§ **Available records**
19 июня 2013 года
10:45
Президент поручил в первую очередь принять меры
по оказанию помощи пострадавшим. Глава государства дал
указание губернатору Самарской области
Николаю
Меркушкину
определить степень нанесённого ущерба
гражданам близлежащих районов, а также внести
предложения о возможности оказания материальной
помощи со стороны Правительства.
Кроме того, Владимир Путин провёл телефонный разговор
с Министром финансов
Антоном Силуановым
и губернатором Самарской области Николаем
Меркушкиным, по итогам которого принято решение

---

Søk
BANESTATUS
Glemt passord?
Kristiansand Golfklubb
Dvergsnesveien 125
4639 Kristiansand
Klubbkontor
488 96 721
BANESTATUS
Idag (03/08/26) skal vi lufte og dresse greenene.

...

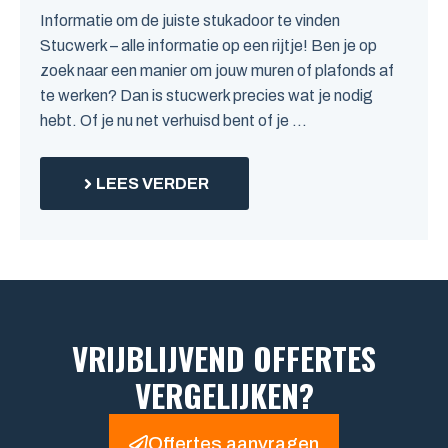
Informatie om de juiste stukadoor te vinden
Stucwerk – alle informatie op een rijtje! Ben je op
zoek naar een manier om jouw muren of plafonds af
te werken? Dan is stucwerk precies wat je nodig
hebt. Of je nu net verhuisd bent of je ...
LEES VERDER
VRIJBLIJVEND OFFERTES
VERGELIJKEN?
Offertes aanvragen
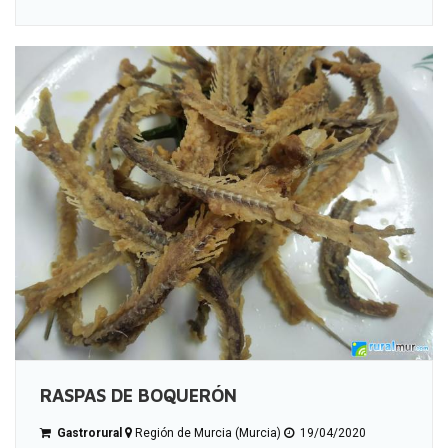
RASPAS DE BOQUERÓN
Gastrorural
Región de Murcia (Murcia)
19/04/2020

§ **Activity**
In the listing above, find the line containing "гражданам близлежащих районов, а также внести" and the line containing "Меркушкиным, по итогам". Output them and every line between, exactly, and nothing else.

§ **Result of the exercise**
гражданам близлежащих районов, а также внести
предложения о возможности оказания материальной
помощи со стороны Правительства.
Кроме того, Владимир Путин провёл телефонный разговор
с Министром финансов
Антоном Силуановым
и губернатором Самарской области Николаем
Меркушкиным, по итогам которого принято решение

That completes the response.